Mientras el ministro de Sanidad, un dermatólogo retirado llamado Zurab Marshaniya, limpiaba la sangre coagulada de mi pierna, suspiró con frustración por la difícil situación en la que se encontraba su Gobierno. Le comenté lo impresionado que estaba por el ritmo con el que Abjasia estaba recuperando la condición de ciudad de vacaciones que tenía en los tiempos soviéticos. La última vez que estuve en Sujumi, la capital abjasia, en 2006, la antigua joya del paseo marítimo, el Hotel Abjasia, sufrió un ataque con bomba y acabó colonizado por la maleza. Ahora estaba a medio reparar, y su rival, el Hotel Ritsa, había abierto sus suites a los más ricos entre el millón de visitantes anuales del cuasiestado, casi todos ellos rusos –la habitación 208 del Ritsa (desde cuyo balcón León Trotsky, que estaba allí de vacaciones, se dirigió a la multitud cuando murió Lenin) cuesta unos 100 euros la noche–. Marshaniya no paraba de encogerse de hombros y dijo que, mientras Georgia aún tuviera intención de entrar de nuevo en Sujumi, los avances serían muy frágiles.

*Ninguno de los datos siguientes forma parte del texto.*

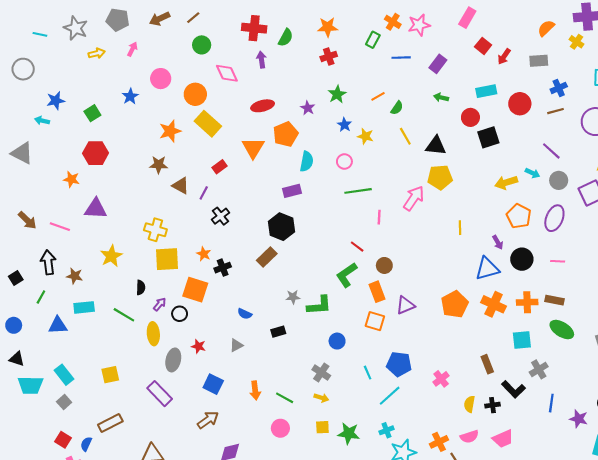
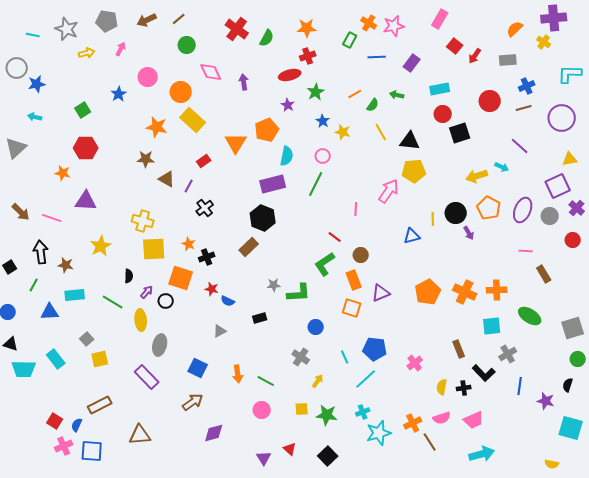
red cross: (254, 28) -> (237, 29), turned 30
purple arrow: (261, 60) -> (244, 82), moved
cyan rectangle: (486, 91) -> (440, 89), moved
green arrow: (441, 97) -> (397, 95), moved
blue star: (56, 101) -> (37, 84), moved
red ellipse: (263, 106) -> (290, 75), moved
orange star: (170, 131) -> (157, 127), turned 30
gray triangle: (22, 153) -> (16, 148), turned 50
gray circle: (559, 180) -> (550, 216), moved
purple rectangle: (292, 191) -> (273, 184), size x1.4
green line: (358, 191) -> (316, 184), moved, turned -55
black circle: (522, 259) -> (456, 213), moved
blue triangle: (487, 269) -> (412, 236), moved, size x0.7
brown rectangle: (554, 300) -> (544, 274), moved, turned 48
red star: (198, 346) -> (212, 289), moved
yellow arrow: (321, 398) -> (318, 381), moved, turned -72
gray square: (64, 402) -> (87, 339), moved

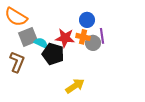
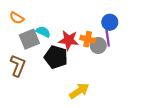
orange semicircle: (16, 17) -> (17, 18), size x0.6
blue circle: (87, 20) -> (110, 22), moved
cyan semicircle: (41, 43) -> (43, 32), moved

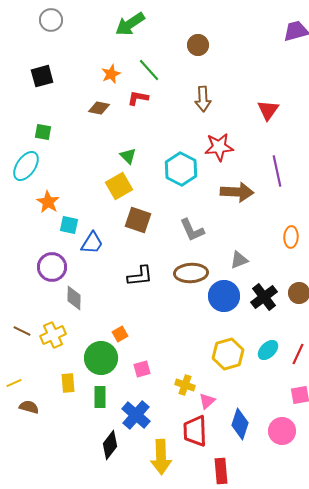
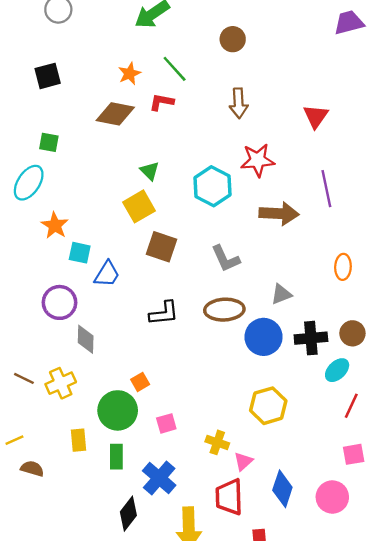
brown diamond: (99, 108) -> (115, 114), size x1.5
black cross: (264, 297) -> (311, 338), turned 32
cyan ellipse: (268, 350) -> (337, 370), moved

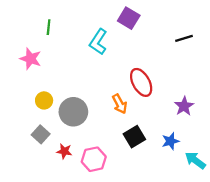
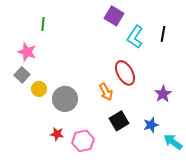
black line: (184, 38) -> (163, 34), turned -63
cyan L-shape: (98, 42) -> (135, 37), moved
gray square: (41, 134) -> (22, 75), moved

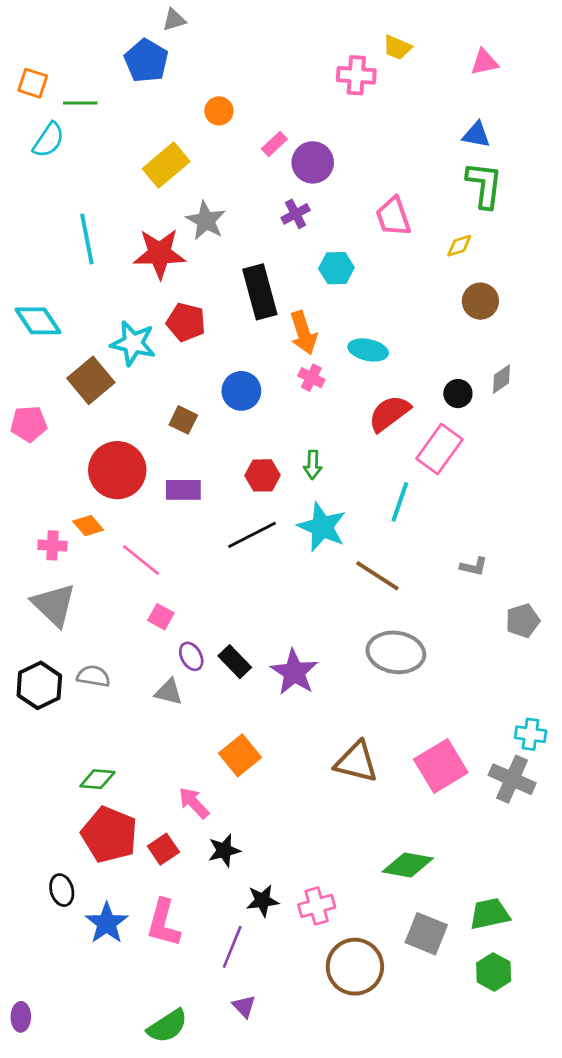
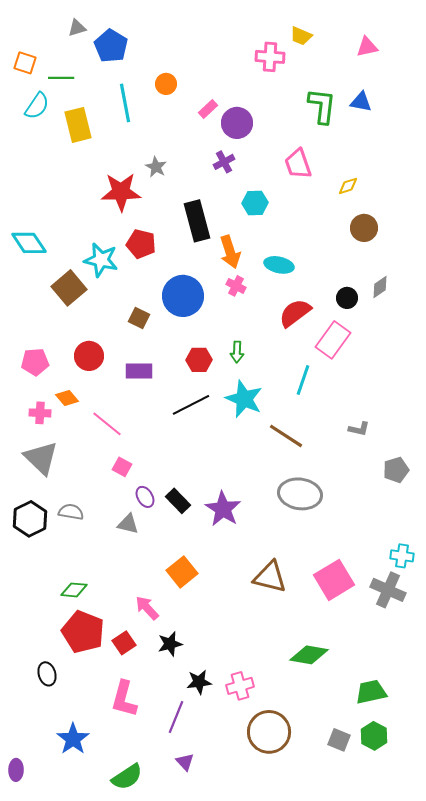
gray triangle: (174, 20) -> (77, 28), moved
yellow rectangle: (166, 165) -> (78, 125), moved, turned -64
green L-shape: (484, 185) -> (322, 106), moved
gray star: (206, 221) -> (156, 167), size x0.7
cyan line: (87, 239) -> (125, 103), moved
blue circle: (241, 391) -> (183, 296), size x1.4
pink pentagon: (29, 424) -> (35, 362), moved
red circle: (117, 470) -> (89, 356), size x0.7
blue star: (107, 923) -> (73, 739), moved
gray square: (426, 934) -> (339, 740), moved, size x0.7

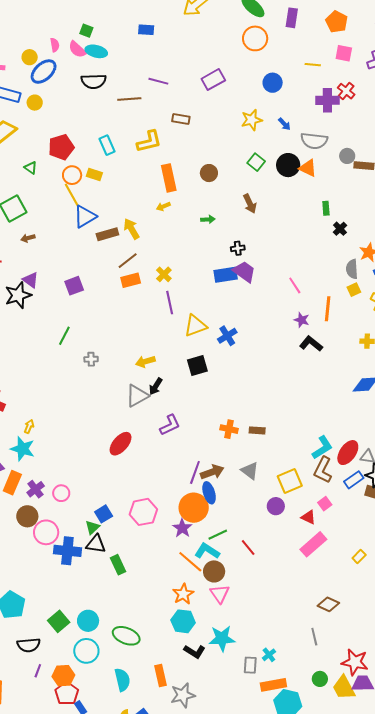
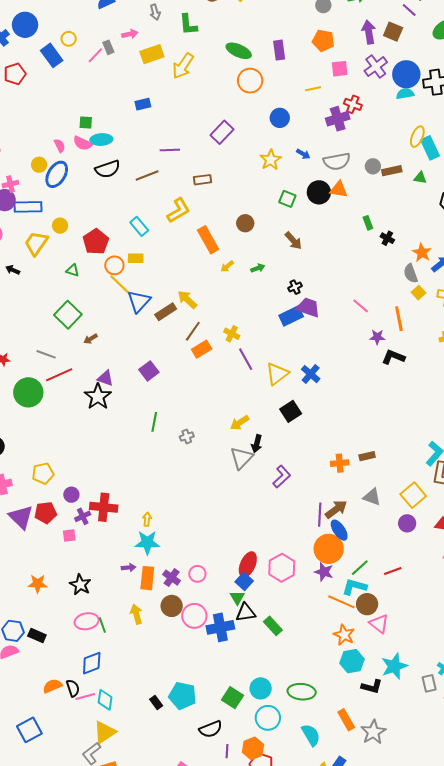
yellow circle: (35, 103) -> (60, 226), moved
yellow arrow: (163, 206) -> (227, 266), moved
red ellipse: (121, 444) -> (248, 565), moved
red line: (248, 547) -> (393, 571), turned -54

Un pastor atiende a su rebaño en el Kurdistán iraquí. Pocos países en proceso de serlo han alcanzado un estadio de mayor felicidad que esta región, que mantiene una relativa estabilidad.

Mientras tanto, la política exterior de Abjasia se basa en cortejar a cualquiera que pueda reconocer su soberanía. El Gobierno nicaragüense de Daniel Ortega la complació en 2008, probablemente influido por los antiguos lazos soviéticos; y el presidente venezolano, Hugo Chávez, también reconoció formalmente a Abjasia, en 2009. Sin embargo, con excepción de Rusia, Abjasia no tiene relaciones formales con ningún Estado, y sus diplomáticos tienen muchas limitaciones para viajar. EE UU, un fiel aliado del Gobierno georgiano de Mijaíl Saakashvili, deniega el visado a los funcionarios del Gobierno abjasio; y a otros Estados, como India, les han convencido de que hagan lo mismo.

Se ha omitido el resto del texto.